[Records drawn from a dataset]
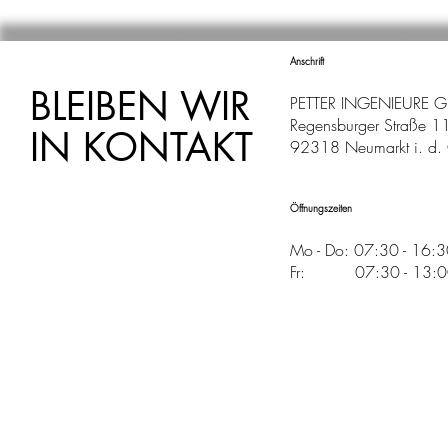
Erfahrung und Teamgeist! 🎉
Mirko!
Anschrift
BLEIBEN WIR
PETTER INGENIEURE 
Regensburger Straße 1
IN KONTAKT
92318 Neumarkt i. d. 
Öffnungszeiten
Mo - Do: 07:30 - 16:
Fr: 07:30 - 13:00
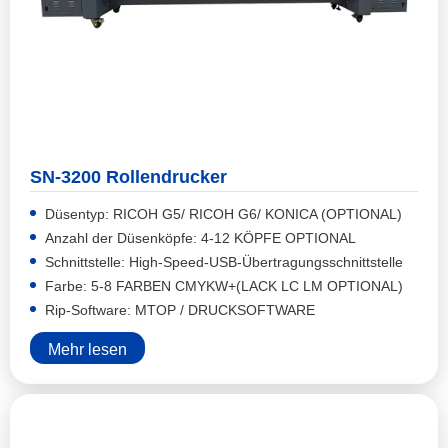
SN-3200 Rollendrucker
Düsentyp: RICOH G5/ RICOH G6/ KONICA (OPTIONAL)
Anzahl der Düsenköpfe: 4-12 KÖPFE OPTIONAL
Schnittstelle: High-Speed-USB-Übertragungsschnittstelle
Farbe: 5-8 FARBEN CMYKW+(LACK LC LM OPTIONAL)
Rip-Software: MTOP / DRUCKSOFTWARE
Mehr lesen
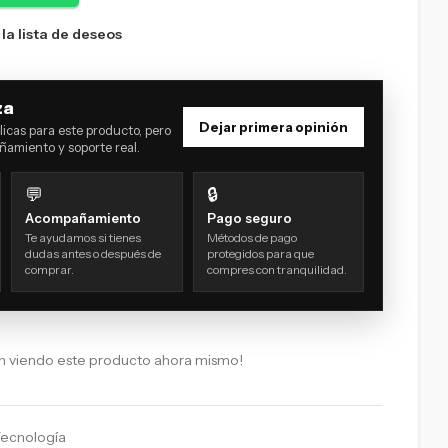
 la lista de deseos
za
Dejar primera opinión
icas para este producto, pero
amiento y soporte real.
💬
🔒
Acompañamiento
Pago seguro
Te ayudamos si tienes
Métodos de pago
dudas antes o después de
protegidos para que
comprar.
compres con tranquilidad.
n viendo este producto ahora mismo!
ecnología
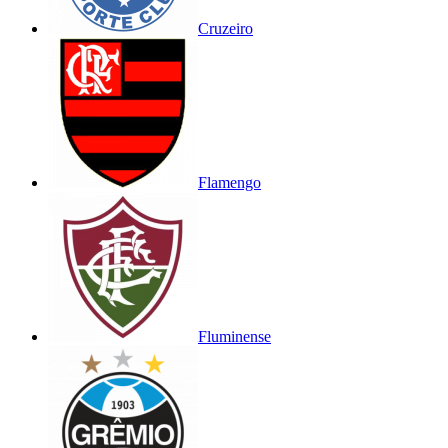
Cruzeiro
Flamengo
Fluminense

■ **Work item**
Restate each entry word for word, please, but drop any images it holds.

■ **Solved problem**
Erfahrung und Teamgeist! 🎉
Mirko!
Anschrift
BLEIBEN WIR
PETTER INGENIEURE 
Regensburger Straße 1
IN KONTAKT
92318 Neumarkt i. d. 
Öffnungszeiten
Mo - Do: 07:30 - 16:
Fr: 07:30 - 13:00
SN-3200 Rollendrucker
Düsentyp: RICOH G5/ RICOH G6/ KONICA (OPTIONAL)
Anzahl der Düsenköpfe: 4-12 KÖPFE OPTIONAL
Schnittstelle: High-Speed-USB-Übertragungsschnittstelle
Farbe: 5-8 FARBEN CMYKW+(LACK LC LM OPTIONAL)
Rip-Software: MTOP / DRUCKSOFTWARE
Mehr lesen
 la lista de deseos
za
Dejar primera opinión
icas para este producto, pero
amiento y soporte real.
💬
🔒
Acompañamiento
Pago seguro
Te ayudamos si tienes
Métodos de pago
dudas antes o después de
protegidos para que
comprar.
compres con tranquilidad.
n viendo este producto ahora mismo!
ecnología
Cruzeiro
Flamengo
Fluminense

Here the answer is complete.